Girls are Coming Out of the Woods by Tishani Doshi

Tishani Doshi on Girls are Coming Out of the Woods: “I want to give this book to the people I love, and say to them, memorize this, never forget. – Jeet Thayil Each poem promises the sharpness of broken sea-shells, the smell of brine.

In this collection, Tishani Doshi inhabits the different homes: her childhood, the body, cities that were passed through, cycles of rain. There are poems of celebration and homages, as there are poems lamenting human cruelty and dispassion. This is also a book of travel and of homecoming, of familiar decay and startling, haunting discoveries of our oldest themes of love, grief, suffering and anger.”

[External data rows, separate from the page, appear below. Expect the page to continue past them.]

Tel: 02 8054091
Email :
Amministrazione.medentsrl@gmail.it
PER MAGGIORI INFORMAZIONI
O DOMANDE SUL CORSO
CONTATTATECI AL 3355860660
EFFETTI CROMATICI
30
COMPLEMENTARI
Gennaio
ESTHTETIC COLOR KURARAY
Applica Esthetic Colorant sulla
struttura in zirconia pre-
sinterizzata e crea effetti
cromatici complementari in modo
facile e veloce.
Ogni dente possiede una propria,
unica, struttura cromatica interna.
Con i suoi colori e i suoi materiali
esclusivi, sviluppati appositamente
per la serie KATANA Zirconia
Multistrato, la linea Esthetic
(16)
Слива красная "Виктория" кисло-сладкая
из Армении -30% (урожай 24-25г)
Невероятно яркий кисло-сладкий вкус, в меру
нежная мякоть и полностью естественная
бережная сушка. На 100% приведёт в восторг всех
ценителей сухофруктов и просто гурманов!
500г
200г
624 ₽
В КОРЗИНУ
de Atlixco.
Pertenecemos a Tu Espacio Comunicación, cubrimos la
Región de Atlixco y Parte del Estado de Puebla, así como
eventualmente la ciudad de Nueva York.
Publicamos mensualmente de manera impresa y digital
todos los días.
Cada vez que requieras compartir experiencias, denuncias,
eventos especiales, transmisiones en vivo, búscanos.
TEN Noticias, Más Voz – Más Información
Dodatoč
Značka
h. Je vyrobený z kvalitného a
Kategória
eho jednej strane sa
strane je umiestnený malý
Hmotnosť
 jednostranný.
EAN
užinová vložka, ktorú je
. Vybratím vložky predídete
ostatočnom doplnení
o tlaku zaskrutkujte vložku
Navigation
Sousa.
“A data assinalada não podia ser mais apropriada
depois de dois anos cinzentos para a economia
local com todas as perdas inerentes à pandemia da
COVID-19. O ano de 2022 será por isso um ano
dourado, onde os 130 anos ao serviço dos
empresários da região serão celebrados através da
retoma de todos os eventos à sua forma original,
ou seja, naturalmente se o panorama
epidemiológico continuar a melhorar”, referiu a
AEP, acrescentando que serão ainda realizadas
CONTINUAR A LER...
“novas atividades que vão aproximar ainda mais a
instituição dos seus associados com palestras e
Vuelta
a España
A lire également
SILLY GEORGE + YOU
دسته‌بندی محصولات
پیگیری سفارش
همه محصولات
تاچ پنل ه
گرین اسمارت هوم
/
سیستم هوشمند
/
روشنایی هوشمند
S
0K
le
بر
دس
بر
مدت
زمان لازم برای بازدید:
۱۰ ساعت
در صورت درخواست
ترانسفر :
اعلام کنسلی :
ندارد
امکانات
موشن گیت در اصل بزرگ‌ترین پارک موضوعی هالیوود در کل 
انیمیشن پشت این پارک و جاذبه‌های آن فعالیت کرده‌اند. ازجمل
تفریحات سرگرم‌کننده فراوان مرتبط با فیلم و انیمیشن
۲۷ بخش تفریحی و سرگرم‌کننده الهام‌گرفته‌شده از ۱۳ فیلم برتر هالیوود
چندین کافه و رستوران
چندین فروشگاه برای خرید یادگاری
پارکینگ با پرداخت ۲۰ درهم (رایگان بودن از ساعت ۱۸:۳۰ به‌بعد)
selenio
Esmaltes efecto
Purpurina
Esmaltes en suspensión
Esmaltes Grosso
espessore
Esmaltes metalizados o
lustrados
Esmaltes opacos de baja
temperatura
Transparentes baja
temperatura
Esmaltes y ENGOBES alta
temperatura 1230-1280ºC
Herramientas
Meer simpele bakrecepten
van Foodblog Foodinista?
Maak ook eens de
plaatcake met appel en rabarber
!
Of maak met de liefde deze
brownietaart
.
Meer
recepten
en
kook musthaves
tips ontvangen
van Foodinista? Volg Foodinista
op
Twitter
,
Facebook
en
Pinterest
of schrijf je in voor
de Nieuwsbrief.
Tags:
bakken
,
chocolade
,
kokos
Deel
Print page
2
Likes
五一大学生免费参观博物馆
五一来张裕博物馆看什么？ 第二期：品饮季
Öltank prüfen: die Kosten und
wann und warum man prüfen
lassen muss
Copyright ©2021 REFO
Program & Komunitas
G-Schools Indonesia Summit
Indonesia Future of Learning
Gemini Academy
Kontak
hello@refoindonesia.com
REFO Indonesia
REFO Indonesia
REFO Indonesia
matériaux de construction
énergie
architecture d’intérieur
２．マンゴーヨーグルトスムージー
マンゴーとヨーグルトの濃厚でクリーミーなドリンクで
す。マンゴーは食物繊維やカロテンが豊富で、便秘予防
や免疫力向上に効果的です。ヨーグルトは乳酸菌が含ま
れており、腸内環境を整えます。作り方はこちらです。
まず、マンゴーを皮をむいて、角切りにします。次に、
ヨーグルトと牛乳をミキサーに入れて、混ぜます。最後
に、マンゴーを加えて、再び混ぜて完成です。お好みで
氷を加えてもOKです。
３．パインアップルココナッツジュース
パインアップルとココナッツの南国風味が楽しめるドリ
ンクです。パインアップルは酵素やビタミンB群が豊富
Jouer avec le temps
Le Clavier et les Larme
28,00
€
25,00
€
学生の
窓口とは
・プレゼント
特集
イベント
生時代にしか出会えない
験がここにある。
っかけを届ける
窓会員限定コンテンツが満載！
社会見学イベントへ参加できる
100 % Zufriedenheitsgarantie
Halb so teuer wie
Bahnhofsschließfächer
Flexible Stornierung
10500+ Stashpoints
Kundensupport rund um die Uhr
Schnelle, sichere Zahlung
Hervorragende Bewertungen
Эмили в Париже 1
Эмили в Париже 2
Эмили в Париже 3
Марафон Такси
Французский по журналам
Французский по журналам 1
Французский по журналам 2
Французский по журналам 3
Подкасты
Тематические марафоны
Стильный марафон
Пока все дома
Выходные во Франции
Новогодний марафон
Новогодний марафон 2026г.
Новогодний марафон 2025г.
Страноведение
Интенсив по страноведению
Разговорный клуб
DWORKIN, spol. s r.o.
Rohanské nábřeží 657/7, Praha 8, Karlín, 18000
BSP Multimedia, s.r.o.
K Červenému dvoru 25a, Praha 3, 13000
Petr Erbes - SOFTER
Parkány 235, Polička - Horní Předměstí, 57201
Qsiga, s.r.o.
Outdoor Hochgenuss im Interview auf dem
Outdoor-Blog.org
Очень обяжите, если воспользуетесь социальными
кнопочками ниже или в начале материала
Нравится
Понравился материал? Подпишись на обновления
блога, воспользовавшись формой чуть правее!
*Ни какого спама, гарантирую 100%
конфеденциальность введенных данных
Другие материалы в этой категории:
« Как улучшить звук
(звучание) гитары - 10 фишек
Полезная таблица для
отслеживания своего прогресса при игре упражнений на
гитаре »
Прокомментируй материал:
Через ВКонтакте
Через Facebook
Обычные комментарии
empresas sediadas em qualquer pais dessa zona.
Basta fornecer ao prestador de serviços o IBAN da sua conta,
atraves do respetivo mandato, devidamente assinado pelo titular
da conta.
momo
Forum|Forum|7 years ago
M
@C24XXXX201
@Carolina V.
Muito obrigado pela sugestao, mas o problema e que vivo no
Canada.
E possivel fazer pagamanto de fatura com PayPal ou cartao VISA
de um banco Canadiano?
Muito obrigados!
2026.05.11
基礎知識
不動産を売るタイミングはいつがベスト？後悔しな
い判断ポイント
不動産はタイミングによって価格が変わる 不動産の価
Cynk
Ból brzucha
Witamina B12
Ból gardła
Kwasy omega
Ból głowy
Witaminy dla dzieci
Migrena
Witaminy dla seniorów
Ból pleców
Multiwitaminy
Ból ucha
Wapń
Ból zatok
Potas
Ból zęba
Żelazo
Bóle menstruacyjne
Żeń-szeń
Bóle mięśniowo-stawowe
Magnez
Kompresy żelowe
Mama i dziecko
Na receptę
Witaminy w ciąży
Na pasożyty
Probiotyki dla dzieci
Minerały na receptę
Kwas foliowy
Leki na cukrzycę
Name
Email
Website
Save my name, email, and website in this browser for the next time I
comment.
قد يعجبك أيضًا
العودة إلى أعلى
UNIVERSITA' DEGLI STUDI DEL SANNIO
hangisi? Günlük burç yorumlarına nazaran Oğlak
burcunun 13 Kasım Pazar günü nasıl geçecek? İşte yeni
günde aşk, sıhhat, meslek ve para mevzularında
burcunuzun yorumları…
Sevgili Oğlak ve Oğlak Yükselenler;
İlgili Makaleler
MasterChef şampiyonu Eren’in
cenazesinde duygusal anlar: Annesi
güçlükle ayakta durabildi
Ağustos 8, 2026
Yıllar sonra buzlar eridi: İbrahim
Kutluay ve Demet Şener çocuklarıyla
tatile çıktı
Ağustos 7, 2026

Girls are coming out of the woods,
wrapped in cloaks and hoods,
carrying iron bars and candles
and a multitude of scars, collected
on acres of premature grass and city
buses, in temples and bars. Girls
are coming out of the woods
with panties tied around their lips,
making such a noise, it’s impossible
to hear. Is the world speaking too?

Tishani Doshi in Girls are Coming Out of the Woods (fragment)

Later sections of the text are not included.